Présentes à l'Université de Sherbrooke lundi, les deux olympiennes n'ont pas seulement échangé avec les plus jeunes. Elles ont aussi donné l'occasion à la relève de nager avec elles.

« Les Olympiques approchent et on souhaite partager notre frénésie à quelques mois des Jeux, admet Karine Thomas, qui en sera à sa deuxième participation aux JO après ceux de Londres. On souhaite également inspirer les plus jeunes à poursuivre la pratique de ce sport et à atteindre leur objectif. Nous sommes passionnées et on voulait que les jeunes le ressentent et le deviennent autant que nous. C'est aussi excitant pour ces jeunes filles de rencontrer des athlètes qui ont atteint les plus hauts sommets. »

Le duo a également visité Halifax, Toronto et Calgary avant de s'amener à Sherbrooke.

« J'ai nagé avec l'organisatrice Stéphanie Leclerc dès l'âge de 11 ans et si ce n'était pas de son implication, on ne serait pas ici! » souligne Karine Thomas.

« Je suis déménagée en région il y a trois ans et depuis ce temps, je suis très impliquée au sein du club des Améthystes de Sherbrooke, admet Stéphanie Leclerc, qui a obtenu le quatrième rang à Londres.

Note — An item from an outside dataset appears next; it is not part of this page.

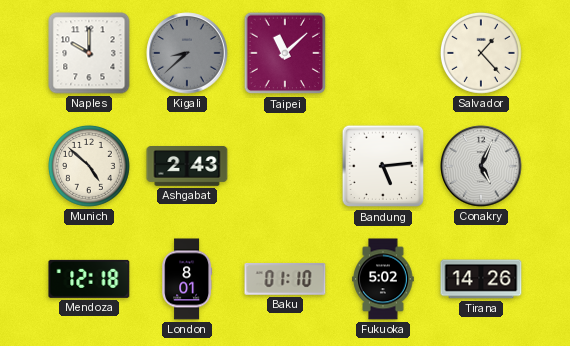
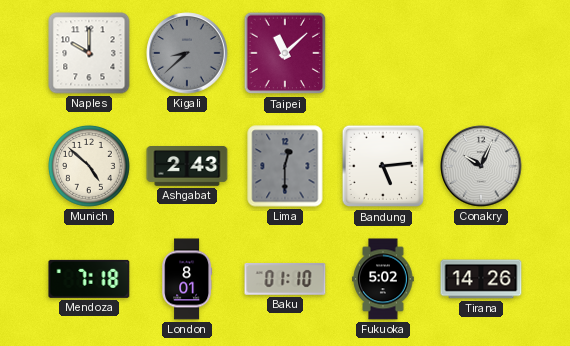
Salvador: 1:23 -> none
Lima: none -> 12:30
Conakry: 5:04 -> 10:04
Mendoza: 12:18 -> 7:18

On a invité ce soir des clubs de partout au Québec, parce que c'est rare qu'on puisse rencontrer ces étoiles de notre sport. Les jeunes verront Karine et Jacqueline à la télé lors des Jeux d'été 2016 puis elles pourront se rendre compte que ces filles viennent d'ici, qu'elles ne sont pas des magiciennes et qu'elles sont parties au même niveau qu'elles alors qu'elles étaient enfants. »

Le message à retenir donc? Tout est possible!

« On a effectivement décrit notre cheminement vers les Jeux olympiques, lance Jacqueline Simoneau, qui vise un podium au Brésil. Les Jeux, c'est un moment qui est certainement stressant pour nous. On travaille depuis longtemps afin d'atteindre notre but. J'y rêve depuis que je suis jeune. J'avais probablement leur âge. Et en nous côtoyant, elles pourront croire en leur rêve à leur tour si elles travaillent fort. C'est la clef du succès. »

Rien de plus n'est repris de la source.